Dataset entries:
——

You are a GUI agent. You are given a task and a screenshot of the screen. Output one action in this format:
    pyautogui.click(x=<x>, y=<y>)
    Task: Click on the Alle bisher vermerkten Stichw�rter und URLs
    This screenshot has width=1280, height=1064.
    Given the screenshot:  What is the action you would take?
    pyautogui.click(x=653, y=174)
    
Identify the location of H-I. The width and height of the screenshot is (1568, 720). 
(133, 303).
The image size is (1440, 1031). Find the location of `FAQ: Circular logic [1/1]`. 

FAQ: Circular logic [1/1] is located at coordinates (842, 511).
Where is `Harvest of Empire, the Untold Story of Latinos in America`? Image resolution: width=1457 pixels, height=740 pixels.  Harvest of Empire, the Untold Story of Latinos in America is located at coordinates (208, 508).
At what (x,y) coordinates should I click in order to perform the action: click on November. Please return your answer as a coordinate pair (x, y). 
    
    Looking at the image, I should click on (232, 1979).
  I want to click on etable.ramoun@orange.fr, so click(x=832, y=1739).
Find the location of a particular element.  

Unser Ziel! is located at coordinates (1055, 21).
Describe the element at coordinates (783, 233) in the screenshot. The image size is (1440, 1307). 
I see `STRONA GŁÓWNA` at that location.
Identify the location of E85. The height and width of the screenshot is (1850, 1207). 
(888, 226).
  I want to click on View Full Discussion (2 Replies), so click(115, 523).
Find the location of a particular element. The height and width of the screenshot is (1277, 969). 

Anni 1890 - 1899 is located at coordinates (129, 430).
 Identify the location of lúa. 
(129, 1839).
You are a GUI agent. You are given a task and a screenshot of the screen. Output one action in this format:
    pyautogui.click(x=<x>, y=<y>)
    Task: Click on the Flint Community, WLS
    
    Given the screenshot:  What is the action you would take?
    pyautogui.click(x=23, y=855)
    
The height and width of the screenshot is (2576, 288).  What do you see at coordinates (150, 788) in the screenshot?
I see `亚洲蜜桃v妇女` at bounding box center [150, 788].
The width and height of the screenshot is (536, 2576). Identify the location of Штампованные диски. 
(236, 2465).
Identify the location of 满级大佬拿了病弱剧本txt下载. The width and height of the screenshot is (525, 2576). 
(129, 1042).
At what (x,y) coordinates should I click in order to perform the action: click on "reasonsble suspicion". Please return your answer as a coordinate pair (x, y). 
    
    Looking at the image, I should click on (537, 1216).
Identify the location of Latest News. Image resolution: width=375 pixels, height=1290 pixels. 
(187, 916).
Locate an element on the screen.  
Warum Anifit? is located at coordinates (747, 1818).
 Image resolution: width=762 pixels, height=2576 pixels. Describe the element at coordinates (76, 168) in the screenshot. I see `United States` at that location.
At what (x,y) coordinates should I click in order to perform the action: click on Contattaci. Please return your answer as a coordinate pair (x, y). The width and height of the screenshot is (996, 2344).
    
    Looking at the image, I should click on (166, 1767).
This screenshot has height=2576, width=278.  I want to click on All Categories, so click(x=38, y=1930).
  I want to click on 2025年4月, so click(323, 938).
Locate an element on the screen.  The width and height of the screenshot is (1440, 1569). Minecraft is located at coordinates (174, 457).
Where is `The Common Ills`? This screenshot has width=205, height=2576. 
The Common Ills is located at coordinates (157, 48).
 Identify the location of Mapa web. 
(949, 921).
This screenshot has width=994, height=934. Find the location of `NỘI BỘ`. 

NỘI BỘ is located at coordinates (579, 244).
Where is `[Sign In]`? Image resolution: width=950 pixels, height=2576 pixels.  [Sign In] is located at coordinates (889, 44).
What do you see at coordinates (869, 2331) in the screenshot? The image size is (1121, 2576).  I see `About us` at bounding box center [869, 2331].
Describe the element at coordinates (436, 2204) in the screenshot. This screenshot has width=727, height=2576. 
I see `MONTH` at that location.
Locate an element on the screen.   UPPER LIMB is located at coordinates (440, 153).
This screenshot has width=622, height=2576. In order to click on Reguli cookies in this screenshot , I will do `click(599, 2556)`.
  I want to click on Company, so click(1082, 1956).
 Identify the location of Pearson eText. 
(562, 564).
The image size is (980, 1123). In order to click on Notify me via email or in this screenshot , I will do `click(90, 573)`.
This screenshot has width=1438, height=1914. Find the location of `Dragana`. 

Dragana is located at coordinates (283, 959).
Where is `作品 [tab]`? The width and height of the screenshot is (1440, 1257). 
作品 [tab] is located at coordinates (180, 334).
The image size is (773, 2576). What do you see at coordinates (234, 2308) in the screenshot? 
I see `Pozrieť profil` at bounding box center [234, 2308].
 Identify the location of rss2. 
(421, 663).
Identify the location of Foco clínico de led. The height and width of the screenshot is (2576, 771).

——

YOUR OBJECTIVE →
Exactly as they stand above, write out the entries.

ANSWER TO THIS EXERCISE →
You are a GUI agent. You are given a task and a screenshot of the screen. Output one action in this format:
    pyautogui.click(x=<x>, y=<y>)
    Task: Click on the Alle bisher vermerkten Stichw�rter und URLs
    This screenshot has width=1280, height=1064.
    Given the screenshot:  What is the action you would take?
    pyautogui.click(x=653, y=174)
    
Identify the location of H-I. The width and height of the screenshot is (1568, 720). 
(133, 303).
The image size is (1440, 1031). Find the location of `FAQ: Circular logic [1/1]`. 

FAQ: Circular logic [1/1] is located at coordinates (842, 511).
Where is `Harvest of Empire, the Untold Story of Latinos in America`? Image resolution: width=1457 pixels, height=740 pixels.  Harvest of Empire, the Untold Story of Latinos in America is located at coordinates (208, 508).
At what (x,y) coordinates should I click in order to perform the action: click on November. Please return your answer as a coordinate pair (x, y). 
    
    Looking at the image, I should click on (232, 1979).
  I want to click on etable.ramoun@orange.fr, so click(x=832, y=1739).
Find the location of a particular element.  

Unser Ziel! is located at coordinates (1055, 21).
Describe the element at coordinates (783, 233) in the screenshot. The image size is (1440, 1307). 
I see `STRONA GŁÓWNA` at that location.
Identify the location of E85. The height and width of the screenshot is (1850, 1207). 
(888, 226).
  I want to click on View Full Discussion (2 Replies), so click(115, 523).
Find the location of a particular element. The height and width of the screenshot is (1277, 969). 

Anni 1890 - 1899 is located at coordinates (129, 430).
 Identify the location of lúa. 
(129, 1839).
You are a GUI agent. You are given a task and a screenshot of the screen. Output one action in this format:
    pyautogui.click(x=<x>, y=<y>)
    Task: Click on the Flint Community, WLS
    
    Given the screenshot:  What is the action you would take?
    pyautogui.click(x=23, y=855)
    
The height and width of the screenshot is (2576, 288).  What do you see at coordinates (150, 788) in the screenshot?
I see `亚洲蜜桃v妇女` at bounding box center [150, 788].
The width and height of the screenshot is (536, 2576). Identify the location of Штампованные диски. 
(236, 2465).
Identify the location of 满级大佬拿了病弱剧本txt下载. The width and height of the screenshot is (525, 2576). 
(129, 1042).
At what (x,y) coordinates should I click in order to perform the action: click on "reasonsble suspicion". Please return your answer as a coordinate pair (x, y). 
    
    Looking at the image, I should click on (537, 1216).
Identify the location of Latest News. Image resolution: width=375 pixels, height=1290 pixels. 
(187, 916).
Locate an element on the screen.  
Warum Anifit? is located at coordinates (747, 1818).
 Image resolution: width=762 pixels, height=2576 pixels. Describe the element at coordinates (76, 168) in the screenshot. I see `United States` at that location.
At what (x,y) coordinates should I click in order to perform the action: click on Contattaci. Please return your answer as a coordinate pair (x, y). The width and height of the screenshot is (996, 2344).
    
    Looking at the image, I should click on (166, 1767).
This screenshot has height=2576, width=278.  I want to click on All Categories, so click(x=38, y=1930).
  I want to click on 2025年4月, so click(323, 938).
Locate an element on the screen.  The width and height of the screenshot is (1440, 1569). Minecraft is located at coordinates (174, 457).
Where is `The Common Ills`? This screenshot has width=205, height=2576. 
The Common Ills is located at coordinates (157, 48).
 Identify the location of Mapa web. 
(949, 921).
This screenshot has width=994, height=934. Find the location of `NỘI BỘ`. 

NỘI BỘ is located at coordinates (579, 244).
Where is `[Sign In]`? Image resolution: width=950 pixels, height=2576 pixels.  [Sign In] is located at coordinates (889, 44).
What do you see at coordinates (869, 2331) in the screenshot? The image size is (1121, 2576).  I see `About us` at bounding box center [869, 2331].
Describe the element at coordinates (436, 2204) in the screenshot. This screenshot has width=727, height=2576. 
I see `MONTH` at that location.
Locate an element on the screen.   UPPER LIMB is located at coordinates (440, 153).
This screenshot has width=622, height=2576. In order to click on Reguli cookies in this screenshot , I will do `click(599, 2556)`.
  I want to click on Company, so click(1082, 1956).
 Identify the location of Pearson eText. 
(562, 564).
The image size is (980, 1123). In order to click on Notify me via email or in this screenshot , I will do `click(90, 573)`.
This screenshot has width=1438, height=1914. Find the location of `Dragana`. 

Dragana is located at coordinates (283, 959).
Where is `作品 [tab]`? The width and height of the screenshot is (1440, 1257). 
作品 [tab] is located at coordinates (180, 334).
The image size is (773, 2576). What do you see at coordinates (234, 2308) in the screenshot? 
I see `Pozrieť profil` at bounding box center [234, 2308].
 Identify the location of rss2. 
(421, 663).
Identify the location of Foco clínico de led. The height and width of the screenshot is (2576, 771).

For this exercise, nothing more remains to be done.